In patients with BRAF V600E or V600K positive mutations, the combination of dabrafenib and trametinib has been used, with improved free survival and metastasis-free survival [14,26]. The most effective treatment, in terms of overall survival in BRAF-positive melanoma, is the combination of BRAF inhibitors plus MEK inhibitors (trametinib), and PD-1 inhibitors being the safest [5,25].

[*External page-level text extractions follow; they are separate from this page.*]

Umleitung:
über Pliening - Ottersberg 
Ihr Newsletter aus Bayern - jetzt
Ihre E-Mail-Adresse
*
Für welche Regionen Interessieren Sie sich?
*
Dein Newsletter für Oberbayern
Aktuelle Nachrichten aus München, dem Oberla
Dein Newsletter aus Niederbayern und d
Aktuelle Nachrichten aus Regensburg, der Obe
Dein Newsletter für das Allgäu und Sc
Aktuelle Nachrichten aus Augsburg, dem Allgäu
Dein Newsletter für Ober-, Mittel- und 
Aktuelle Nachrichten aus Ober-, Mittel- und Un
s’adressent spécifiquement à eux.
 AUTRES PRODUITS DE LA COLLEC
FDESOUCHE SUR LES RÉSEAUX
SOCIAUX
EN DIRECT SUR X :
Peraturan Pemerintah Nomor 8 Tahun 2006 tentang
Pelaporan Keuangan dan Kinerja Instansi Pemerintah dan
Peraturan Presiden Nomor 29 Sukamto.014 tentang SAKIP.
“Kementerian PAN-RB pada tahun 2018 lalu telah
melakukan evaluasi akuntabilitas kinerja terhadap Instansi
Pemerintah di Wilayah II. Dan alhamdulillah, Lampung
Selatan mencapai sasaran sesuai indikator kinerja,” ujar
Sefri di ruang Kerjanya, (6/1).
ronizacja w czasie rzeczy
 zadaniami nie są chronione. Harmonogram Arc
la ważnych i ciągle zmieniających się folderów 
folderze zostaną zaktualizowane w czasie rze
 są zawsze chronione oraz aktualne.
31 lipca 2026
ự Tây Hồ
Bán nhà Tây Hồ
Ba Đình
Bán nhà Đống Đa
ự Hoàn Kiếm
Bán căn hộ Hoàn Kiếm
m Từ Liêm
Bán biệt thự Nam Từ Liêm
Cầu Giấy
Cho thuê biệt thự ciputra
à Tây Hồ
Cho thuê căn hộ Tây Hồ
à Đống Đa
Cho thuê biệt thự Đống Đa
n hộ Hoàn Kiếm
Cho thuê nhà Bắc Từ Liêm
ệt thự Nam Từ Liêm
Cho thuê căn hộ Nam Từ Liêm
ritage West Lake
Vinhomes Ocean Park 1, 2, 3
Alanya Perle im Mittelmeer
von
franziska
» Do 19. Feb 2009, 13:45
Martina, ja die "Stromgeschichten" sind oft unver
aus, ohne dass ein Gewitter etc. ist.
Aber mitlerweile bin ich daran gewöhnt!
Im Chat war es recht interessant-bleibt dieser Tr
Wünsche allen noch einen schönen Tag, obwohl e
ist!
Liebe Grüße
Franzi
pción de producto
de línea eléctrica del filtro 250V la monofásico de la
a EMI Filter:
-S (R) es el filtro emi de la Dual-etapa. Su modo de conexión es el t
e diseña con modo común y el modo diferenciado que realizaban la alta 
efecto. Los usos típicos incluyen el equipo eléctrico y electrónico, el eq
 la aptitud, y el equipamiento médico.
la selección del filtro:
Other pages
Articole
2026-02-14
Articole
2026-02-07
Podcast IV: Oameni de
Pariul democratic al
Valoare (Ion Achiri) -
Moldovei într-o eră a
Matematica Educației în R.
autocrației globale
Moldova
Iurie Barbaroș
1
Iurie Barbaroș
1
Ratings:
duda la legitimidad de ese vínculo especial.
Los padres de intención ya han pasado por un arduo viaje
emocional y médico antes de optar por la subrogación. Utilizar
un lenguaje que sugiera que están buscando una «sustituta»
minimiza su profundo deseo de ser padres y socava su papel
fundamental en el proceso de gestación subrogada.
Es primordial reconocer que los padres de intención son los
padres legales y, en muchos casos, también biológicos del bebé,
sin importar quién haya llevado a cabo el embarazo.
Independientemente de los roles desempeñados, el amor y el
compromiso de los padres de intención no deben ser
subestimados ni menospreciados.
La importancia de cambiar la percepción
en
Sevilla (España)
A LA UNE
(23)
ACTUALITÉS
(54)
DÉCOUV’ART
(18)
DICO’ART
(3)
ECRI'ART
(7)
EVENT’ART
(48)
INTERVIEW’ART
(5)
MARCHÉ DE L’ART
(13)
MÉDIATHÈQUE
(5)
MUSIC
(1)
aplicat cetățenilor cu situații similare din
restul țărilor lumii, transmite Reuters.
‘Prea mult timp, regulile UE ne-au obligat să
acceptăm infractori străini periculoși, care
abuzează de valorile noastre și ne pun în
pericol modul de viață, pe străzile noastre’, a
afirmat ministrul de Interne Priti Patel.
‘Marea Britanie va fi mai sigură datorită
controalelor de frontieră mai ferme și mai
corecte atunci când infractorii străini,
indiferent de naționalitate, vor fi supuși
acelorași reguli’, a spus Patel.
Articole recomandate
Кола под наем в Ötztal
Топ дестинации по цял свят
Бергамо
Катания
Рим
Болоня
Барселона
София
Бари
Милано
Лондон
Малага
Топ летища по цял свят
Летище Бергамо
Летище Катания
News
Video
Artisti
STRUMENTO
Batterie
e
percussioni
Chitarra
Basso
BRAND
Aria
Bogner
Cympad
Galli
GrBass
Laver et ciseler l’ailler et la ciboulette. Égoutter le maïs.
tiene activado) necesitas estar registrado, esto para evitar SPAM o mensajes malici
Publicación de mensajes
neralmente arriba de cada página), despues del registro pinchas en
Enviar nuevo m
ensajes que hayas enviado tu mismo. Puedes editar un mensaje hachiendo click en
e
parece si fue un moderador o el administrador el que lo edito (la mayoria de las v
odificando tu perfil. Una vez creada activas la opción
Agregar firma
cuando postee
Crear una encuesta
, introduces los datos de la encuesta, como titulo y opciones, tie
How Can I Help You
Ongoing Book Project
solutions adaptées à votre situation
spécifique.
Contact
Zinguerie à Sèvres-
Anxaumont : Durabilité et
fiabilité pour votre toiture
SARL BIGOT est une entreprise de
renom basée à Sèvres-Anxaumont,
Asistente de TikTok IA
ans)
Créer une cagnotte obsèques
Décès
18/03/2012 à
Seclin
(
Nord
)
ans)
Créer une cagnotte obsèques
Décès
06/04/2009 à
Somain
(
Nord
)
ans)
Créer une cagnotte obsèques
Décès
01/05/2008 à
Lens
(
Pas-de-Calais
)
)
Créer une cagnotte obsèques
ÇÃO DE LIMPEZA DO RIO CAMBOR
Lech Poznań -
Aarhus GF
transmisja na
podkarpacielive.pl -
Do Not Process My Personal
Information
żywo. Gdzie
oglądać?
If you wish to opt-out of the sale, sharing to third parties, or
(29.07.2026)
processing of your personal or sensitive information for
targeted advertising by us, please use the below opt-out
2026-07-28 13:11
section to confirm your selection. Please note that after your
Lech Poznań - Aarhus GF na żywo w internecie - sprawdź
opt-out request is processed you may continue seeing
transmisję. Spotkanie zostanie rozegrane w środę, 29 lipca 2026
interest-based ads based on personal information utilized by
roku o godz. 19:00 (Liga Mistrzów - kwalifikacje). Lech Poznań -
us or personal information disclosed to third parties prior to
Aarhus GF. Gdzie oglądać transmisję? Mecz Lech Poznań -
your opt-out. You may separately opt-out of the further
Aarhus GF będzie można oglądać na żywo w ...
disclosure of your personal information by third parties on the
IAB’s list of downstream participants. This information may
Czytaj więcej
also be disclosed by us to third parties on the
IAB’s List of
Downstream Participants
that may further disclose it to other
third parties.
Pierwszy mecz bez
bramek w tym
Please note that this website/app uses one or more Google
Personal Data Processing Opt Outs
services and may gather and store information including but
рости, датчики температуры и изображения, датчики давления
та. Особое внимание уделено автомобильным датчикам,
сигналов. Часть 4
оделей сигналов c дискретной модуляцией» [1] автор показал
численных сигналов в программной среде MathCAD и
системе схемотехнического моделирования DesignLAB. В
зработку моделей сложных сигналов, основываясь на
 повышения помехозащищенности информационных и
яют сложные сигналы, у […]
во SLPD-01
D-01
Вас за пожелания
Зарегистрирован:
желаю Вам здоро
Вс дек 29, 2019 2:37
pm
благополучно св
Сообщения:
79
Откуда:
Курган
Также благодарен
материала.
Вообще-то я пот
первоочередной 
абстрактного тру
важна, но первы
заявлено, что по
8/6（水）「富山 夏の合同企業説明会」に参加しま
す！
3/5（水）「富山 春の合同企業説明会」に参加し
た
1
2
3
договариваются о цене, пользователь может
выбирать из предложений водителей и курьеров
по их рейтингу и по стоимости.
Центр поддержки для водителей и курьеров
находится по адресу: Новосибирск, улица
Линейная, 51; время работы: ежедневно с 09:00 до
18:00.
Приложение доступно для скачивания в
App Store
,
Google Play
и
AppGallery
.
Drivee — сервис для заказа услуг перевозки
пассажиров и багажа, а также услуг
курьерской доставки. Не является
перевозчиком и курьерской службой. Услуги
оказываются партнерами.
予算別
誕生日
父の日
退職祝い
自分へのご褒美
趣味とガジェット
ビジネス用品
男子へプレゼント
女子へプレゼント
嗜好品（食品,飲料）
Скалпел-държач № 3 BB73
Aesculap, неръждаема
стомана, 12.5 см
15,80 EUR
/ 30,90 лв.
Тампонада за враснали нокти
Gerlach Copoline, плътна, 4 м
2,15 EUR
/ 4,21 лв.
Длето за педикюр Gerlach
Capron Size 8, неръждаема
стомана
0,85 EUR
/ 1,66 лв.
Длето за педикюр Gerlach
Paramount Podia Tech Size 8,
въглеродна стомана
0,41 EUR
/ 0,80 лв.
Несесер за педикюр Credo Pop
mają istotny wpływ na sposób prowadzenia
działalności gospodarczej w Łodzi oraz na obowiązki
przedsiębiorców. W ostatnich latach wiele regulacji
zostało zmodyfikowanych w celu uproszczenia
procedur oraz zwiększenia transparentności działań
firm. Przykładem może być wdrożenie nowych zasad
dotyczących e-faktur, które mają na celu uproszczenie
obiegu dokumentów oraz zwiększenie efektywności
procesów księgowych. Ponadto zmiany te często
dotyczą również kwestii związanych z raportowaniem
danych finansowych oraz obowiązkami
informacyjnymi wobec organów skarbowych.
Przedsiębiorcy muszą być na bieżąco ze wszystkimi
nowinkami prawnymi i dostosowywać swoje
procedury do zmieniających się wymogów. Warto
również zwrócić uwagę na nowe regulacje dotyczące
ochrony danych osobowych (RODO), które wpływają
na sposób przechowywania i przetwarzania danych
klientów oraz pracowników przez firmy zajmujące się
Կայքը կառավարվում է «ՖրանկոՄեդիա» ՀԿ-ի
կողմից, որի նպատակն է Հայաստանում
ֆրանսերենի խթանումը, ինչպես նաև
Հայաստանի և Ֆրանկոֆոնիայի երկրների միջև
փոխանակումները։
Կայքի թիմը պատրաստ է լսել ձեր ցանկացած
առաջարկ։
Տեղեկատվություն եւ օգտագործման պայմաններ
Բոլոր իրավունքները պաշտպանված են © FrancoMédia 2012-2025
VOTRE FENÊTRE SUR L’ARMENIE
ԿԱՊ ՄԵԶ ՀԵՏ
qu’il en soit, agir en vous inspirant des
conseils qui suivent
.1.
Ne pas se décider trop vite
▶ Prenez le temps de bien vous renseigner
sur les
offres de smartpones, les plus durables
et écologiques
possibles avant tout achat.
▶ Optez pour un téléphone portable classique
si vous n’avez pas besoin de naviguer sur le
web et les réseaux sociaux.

Another treatment used in advanced melanoma is interferon, with variable results. In a meta-analysis with 7744 patients, adjuvant IFN-α was found to significantly reduce the risk of relapse and improve overall survival by up to 3% [27]. Similarly, chemotherapy is used to treat melanoma, particularly in countries without access to immunotherapy, with an overall survival of up to 11 months [24]. However, the efficacy of chemotherapy is lower than that of immunotherapy [25]. Among the prognostic factors is the stage of the disease, lactate dehydrogenase (LDH) levels, and ECOG, with a better prognosis for those with targeted therapy or immunotherapy [28].
The use of immunotherapy in patients with malignant melanoma is a novel treatment. The importance of this treatment lies in an increased overall survival rate of up to 70 to 80%, either in monotherapy or combined therapy. Current evidence points to the initiation of immunotherapy in patients with malignant melanoma. The combination of nivolumab and ipilimumab is the dual therapy with the best evidence that it has the greatest impact on overall survival, according to the systematic review performed. More specifically, in BRAF 600-positive patients, it is the combination of BRAF inhibitors plus MEK inhibitors (trametinib). The recognition of malignant melanoma in early stages is important as it implies timely treatment, particularly with immunotherapy. Likewise, early recognition and management allows us to avoid the progression of the disease to metastasis.
The authors declare that they have no conflict of interest in this review.
The authors received no funding for this case report.